(Data excerpts)
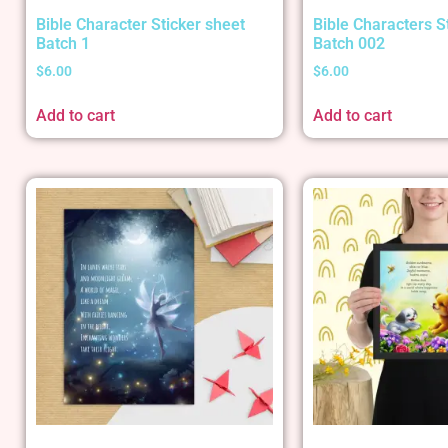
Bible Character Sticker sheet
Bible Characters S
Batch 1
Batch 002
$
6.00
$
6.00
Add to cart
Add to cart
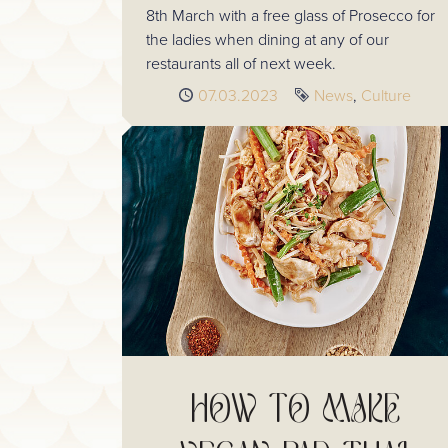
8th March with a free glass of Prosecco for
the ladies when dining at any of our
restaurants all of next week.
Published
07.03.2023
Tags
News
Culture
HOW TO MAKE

- Task to complete -
Whenever the word "Bible" shows up in a line above, copy that line.

- Response area -
Bible Character Sticker sheet
Bible Characters S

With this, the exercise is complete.